TASK REQUIREMENTS -
Copy each line of the listing below where the word "punto" turns up.

RECORDS FOR THE TASK -
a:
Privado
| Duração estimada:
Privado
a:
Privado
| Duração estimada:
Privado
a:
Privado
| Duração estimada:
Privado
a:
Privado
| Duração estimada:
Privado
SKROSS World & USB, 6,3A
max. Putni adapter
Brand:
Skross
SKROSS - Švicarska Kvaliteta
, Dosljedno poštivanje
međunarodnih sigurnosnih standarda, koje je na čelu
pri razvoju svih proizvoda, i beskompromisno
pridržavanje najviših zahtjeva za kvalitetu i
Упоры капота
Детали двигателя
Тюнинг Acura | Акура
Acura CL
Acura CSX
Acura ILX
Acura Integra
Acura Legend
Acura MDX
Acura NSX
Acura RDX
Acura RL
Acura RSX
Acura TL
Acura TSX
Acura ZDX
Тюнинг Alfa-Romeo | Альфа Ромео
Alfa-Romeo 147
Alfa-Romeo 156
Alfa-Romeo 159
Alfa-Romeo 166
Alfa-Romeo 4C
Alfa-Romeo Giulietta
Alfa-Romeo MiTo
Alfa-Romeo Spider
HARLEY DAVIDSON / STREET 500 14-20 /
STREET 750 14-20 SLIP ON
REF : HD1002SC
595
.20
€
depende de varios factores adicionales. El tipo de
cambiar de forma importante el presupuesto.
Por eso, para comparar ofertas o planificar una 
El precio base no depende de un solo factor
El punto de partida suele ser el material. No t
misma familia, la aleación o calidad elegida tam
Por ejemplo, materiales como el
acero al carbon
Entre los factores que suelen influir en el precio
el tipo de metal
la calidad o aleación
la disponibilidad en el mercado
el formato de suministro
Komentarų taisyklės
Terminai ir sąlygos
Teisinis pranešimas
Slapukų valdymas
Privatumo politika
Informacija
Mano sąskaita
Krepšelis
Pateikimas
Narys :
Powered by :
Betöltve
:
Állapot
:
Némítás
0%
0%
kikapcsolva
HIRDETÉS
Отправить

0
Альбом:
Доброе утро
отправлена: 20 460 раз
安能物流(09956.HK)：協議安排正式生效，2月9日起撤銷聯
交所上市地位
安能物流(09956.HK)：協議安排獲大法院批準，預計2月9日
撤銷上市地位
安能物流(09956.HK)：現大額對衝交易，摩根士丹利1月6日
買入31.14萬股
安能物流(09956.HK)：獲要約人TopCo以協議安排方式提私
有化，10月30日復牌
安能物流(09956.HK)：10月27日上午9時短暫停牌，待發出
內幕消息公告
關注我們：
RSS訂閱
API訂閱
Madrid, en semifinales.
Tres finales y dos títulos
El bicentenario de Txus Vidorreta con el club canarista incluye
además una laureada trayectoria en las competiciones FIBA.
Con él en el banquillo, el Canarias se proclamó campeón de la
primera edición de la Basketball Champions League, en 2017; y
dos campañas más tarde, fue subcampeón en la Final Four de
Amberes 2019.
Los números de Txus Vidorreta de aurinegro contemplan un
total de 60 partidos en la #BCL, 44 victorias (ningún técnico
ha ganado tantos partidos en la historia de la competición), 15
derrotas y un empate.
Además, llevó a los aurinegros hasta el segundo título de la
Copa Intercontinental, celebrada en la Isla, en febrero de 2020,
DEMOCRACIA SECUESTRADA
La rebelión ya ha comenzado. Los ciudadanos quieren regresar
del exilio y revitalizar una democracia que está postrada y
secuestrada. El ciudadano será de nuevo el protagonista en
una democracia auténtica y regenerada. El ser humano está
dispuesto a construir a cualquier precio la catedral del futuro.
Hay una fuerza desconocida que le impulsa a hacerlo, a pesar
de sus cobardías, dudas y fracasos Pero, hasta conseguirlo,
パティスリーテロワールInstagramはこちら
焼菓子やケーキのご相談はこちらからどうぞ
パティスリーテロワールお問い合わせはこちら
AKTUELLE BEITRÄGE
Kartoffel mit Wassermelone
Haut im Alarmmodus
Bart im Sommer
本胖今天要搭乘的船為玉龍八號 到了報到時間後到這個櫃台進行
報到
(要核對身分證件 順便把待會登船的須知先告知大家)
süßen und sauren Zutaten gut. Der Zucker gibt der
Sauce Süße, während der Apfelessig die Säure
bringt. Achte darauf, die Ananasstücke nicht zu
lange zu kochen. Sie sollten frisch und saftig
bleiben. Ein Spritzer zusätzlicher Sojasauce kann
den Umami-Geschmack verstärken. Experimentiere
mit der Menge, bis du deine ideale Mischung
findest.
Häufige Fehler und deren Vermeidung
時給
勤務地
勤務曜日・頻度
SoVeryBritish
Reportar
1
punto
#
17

ANSWER BOX -
El punto de partida suele ser el material. No t
punto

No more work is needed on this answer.